Carrie’s Questions for Jason

  1. Can you talk about your class’s work on “distributed selfhood” and how Viegener’s writing fits into your thinking about distributed selfhood?
  1.  Peggy the Dog doesn’t have much of a voice in these lists, but she definitely has a body.  Do we get a sense of her as a conscious being?  How different is Peggy as an embodied being from Viegener as an embodied being?  How does his portrayal of Peggy compare to his treatment of, say, his mother.
  1.  What do you make of WK’s discussion of “parataxis” as a mode of artistic composition in this book?  Can you think of other artistic works from your course or elsewhere that draw on the method of “placing side by side,” and what do you make of this artistic technique?  What kinds of critical methodologies are helpful for talking about parataxis?
  1.  I am interested in the role of pleasure, sexuality, and sensuality in Viegener’s book.  Do you ever sense a rift between Viegener’s sense of himself as a feeling/ sensual creature, and as a thinking creature?  It seems to me that the book is so successful because it often melds the two, brings together thinking and feeling (maybe a benefit of the parataxis as well).
  1.  I could not help but notice that your name came up late in the book.  Tell us the story of how that came to be—and what was like to show up on one of Viegener’s 25 lists on Facebook, and then in the published text.

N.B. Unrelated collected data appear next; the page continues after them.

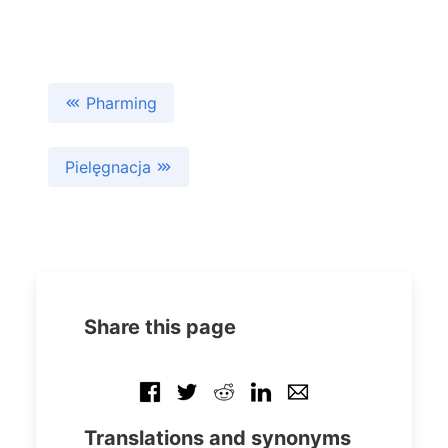
Pharming
Pielęgnacja
Share this page
Translations and synonyms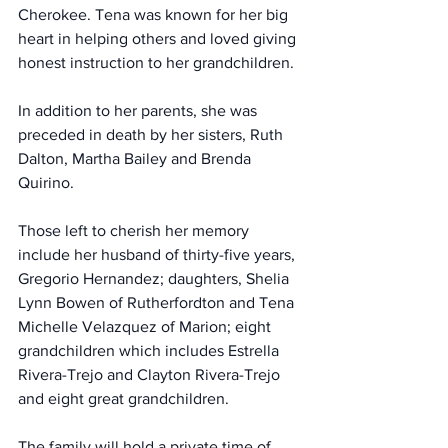
Cherokee. Tena was known for her big 
heart in helping others and loved giving 
honest instruction to her grandchildren.
In addition to her parents, she was 
preceded in death by her sisters, Ruth 
Dalton, Martha Bailey and Brenda 
Quirino.
Those left to cherish her memory 
include her husband of thirty-five years, 
Gregorio Hernandez; daughters, Shelia 
Lynn Bowen of Rutherfordton and Tena 
Michelle Velazquez of Marion; eight 
grandchildren which includes Estrella 
Rivera-Trejo and Clayton Rivera-Trejo 
and eight great grandchildren.
The family will hold a private time of 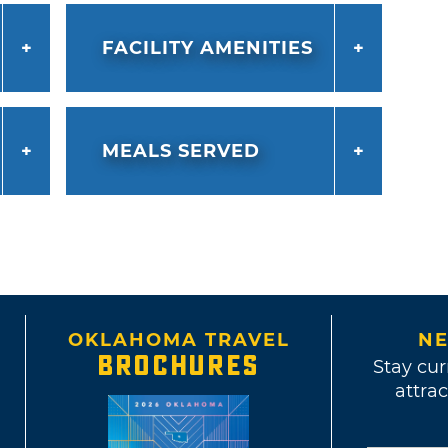
FACILITY AMENITIES
MEALS SERVED
OKLAHOMA TRAVEL
NE
BROCHURES
Stay cur
attrac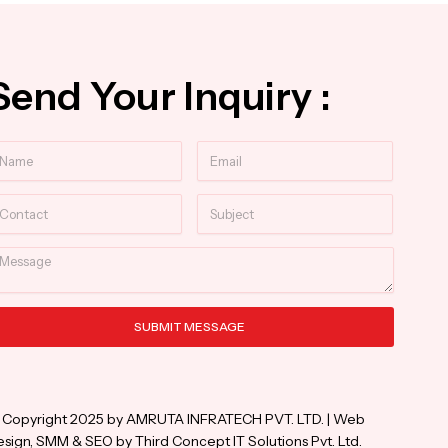
Send Your Inquiry :
ame
Email
ntact
Subject
essage
SUBMIT MESSAGE
ternative:
 Copyright 2025 by AMRUTA INFRATECH PVT. LTD. | Web
sign, SMM & SEO by Third Concept IT Solutions Pvt. Ltd.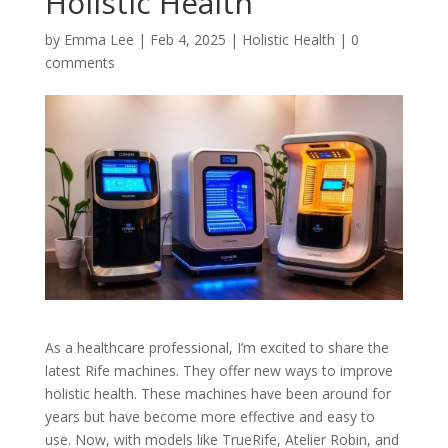
Holistic Health
by
Emma Lee
|
Feb 4, 2025
|
Holistic Health
|
0
comments
As a healthcare professional, I’m excited to share the
latest Rife machines. They offer new ways to improve
holistic health. These machines have been around for
years but have become more effective and easy to
use. Now, with models like TrueRife, Atelier Robin, and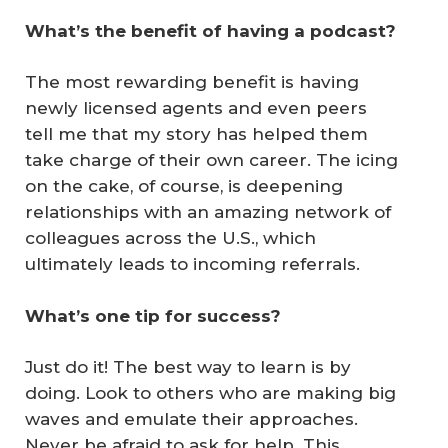
What’s the benefit of having a podcast?
The most rewarding benefit is having
newly licensed agents and even peers
tell me that my story has helped them
take charge of their own career. The icing
on the cake, of course, is deepening
relationships with an amazing network of
colleagues across the U.S., which
ultimately leads to incoming referrals.
What’s one tip for success?
Just do it! The best way to learn is by
doing. Look to others who are making big
waves and emulate their approaches.
Never be afraid to ask for help. This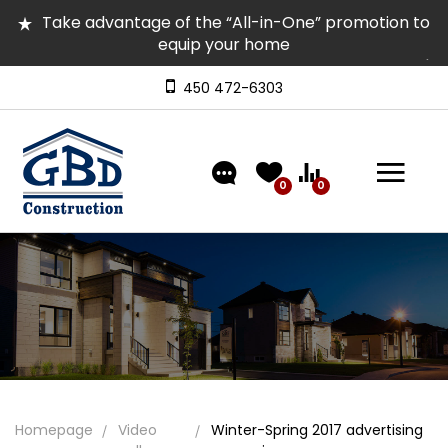
Take advantage of the “All-in-One” promotion to
equip your home
Several homes in inventory for quick occupancy |
Come and visit them
450 472-6303
Discover our models featuring turnkey exterior
landscaping!
0
0
Homepage
Video
Winter-Spring 2017 advertising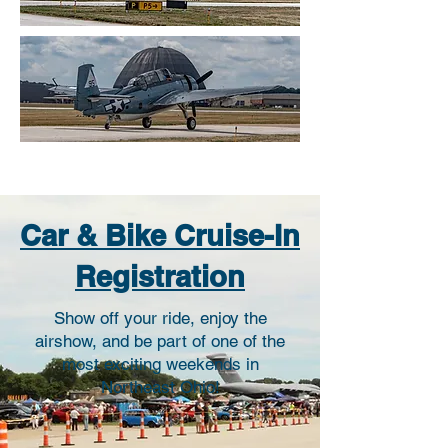
Car & Bike Cruise-In
Registration
Show off your ride, enjoy the
airshow, and be part of one of the
most exciting weekends in
Northeast Ohio!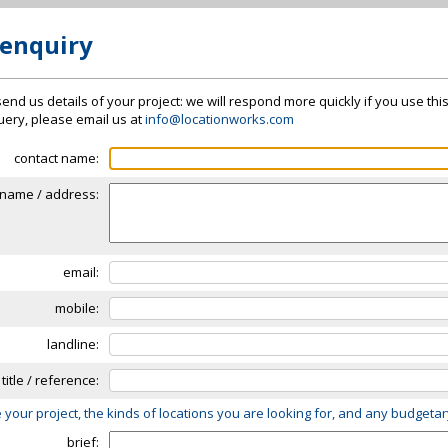
 enquiry
send us details of your project: we will respond more quickly if you use thi
 query, please email us at
info@locationworks.com
contact name:
name / address:
email:
mobile:
landline:
 title / reference:
 your project, the kinds of locations you are looking for, and any budgeta
brief: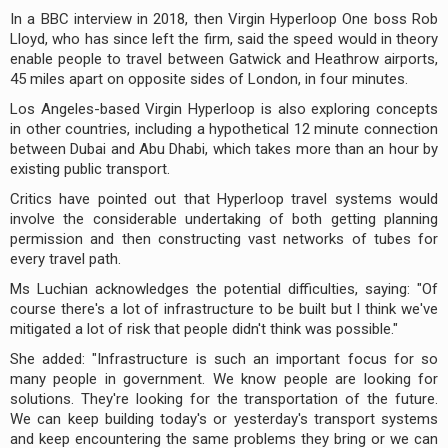
In a BBC interview in 2018, then Virgin Hyperloop One boss Rob
Lloyd, who has since left the firm, said the speed would in theory
enable people to travel between Gatwick and Heathrow airports,
45 miles apart on opposite sides of London, in four minutes.
Los Angeles-based Virgin Hyperloop is also exploring concepts
in other countries, including a hypothetical 12 minute connection
between Dubai and Abu Dhabi, which takes more than an hour by
existing public transport.
Critics have pointed out that Hyperloop travel systems would
involve the considerable undertaking of both getting planning
permission and then constructing vast networks of tubes for
every travel path.
Ms Luchian acknowledges the potential difficulties, saying: "Of
course there's a lot of infrastructure to be built but I think we've
mitigated a lot of risk that people didn't think was possible."
She added: "Infrastructure is such an important focus for so
many people in government. We know people are looking for
solutions. They're looking for the transportation of the future.
We can keep building today's or yesterday's transport systems
and keep encountering the same problems they bring or we can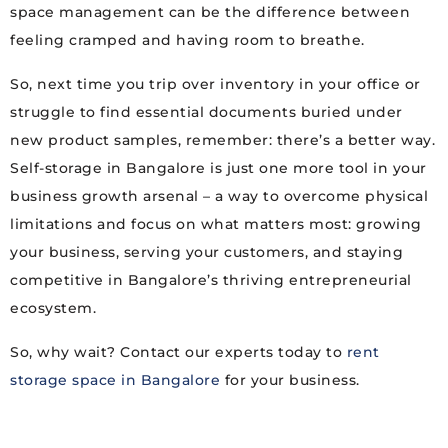
space management can be the difference between
feeling cramped and having room to breathe.
So, next time you trip over inventory in your office or
struggle to find essential documents buried under
new product samples, remember: there’s a better way.
Self-storage in Bangalore is just one more tool in your
business growth arsenal – a way to overcome physical
limitations and focus on what matters most: growing
your business, serving your customers, and staying
competitive in Bangalore’s thriving entrepreneurial
ecosystem.
So, why wait? Contact our experts today to
rent
storage space in Bangalore
for your business.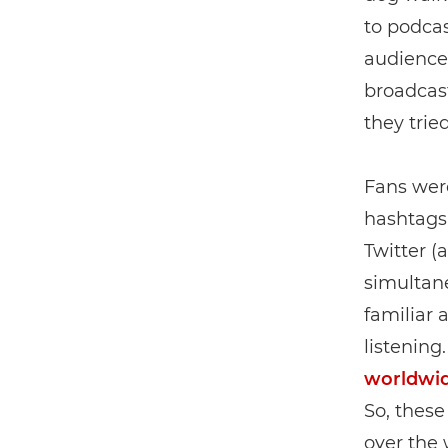
to podcas
audiences
broadcast
they tried
Fans wer
hashtags,
Twitter (a
simultane
familiar 
listening
worldwi
So, these
over the 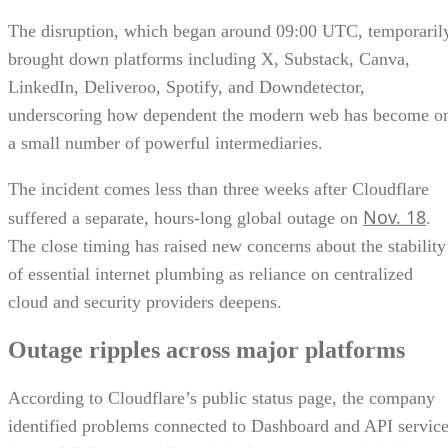
The disruption, which began around 09:00 UTC, temporaril
brought down platforms including X, Substack, Canva,
LinkedIn, Deliveroo, Spotify, and Downdetector,
underscoring how dependent the modern web has become o
a small number of powerful intermediaries.
The incident comes less than three weeks after Cloudflare
Nov. 18
suffered a separate, hours-long global outage on
.
The close timing has raised new concerns about the stability
of essential internet plumbing as reliance on centralized
cloud and security providers deepens.
Outage ripples across major platforms
According to Cloudflare’s public status page, the company
identified problems connected to Dashboard and API servic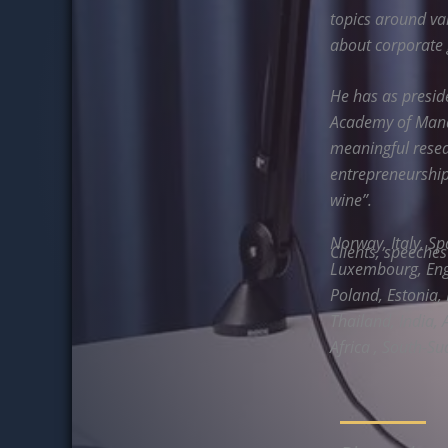
topics around va
about corporate
He has as presi
Academy of Manag
meaningful resea
entrepreneurship,
wine”.
Norway, Italy, Sp
Clients, speeche
Luxembourg, Engl
Poland, Estonia, 
Thailand, India, 
Africa , South-Su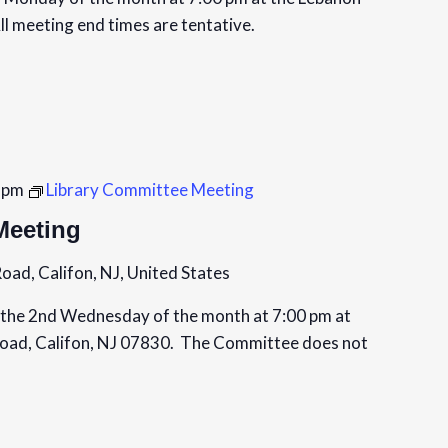
ll meeting end times are tentative.
 pm
Library Committee Meeting
Meeting
oad, Califon, NJ, United States
the 2nd Wednesday of the month at 7:00 pm at
Road, Califon, NJ 07830. The Committee does not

Alternative question:  History and economics play a powerful role in this book; it references the financial crisis repeatedly as well as Viegener’s own complex immigration/ European history.  What does it mean that these material and political conditions are put on the same playing field as personal, quirky details?  Does it downplay the political or reveal the political to be a part of selfhood, but one part of many?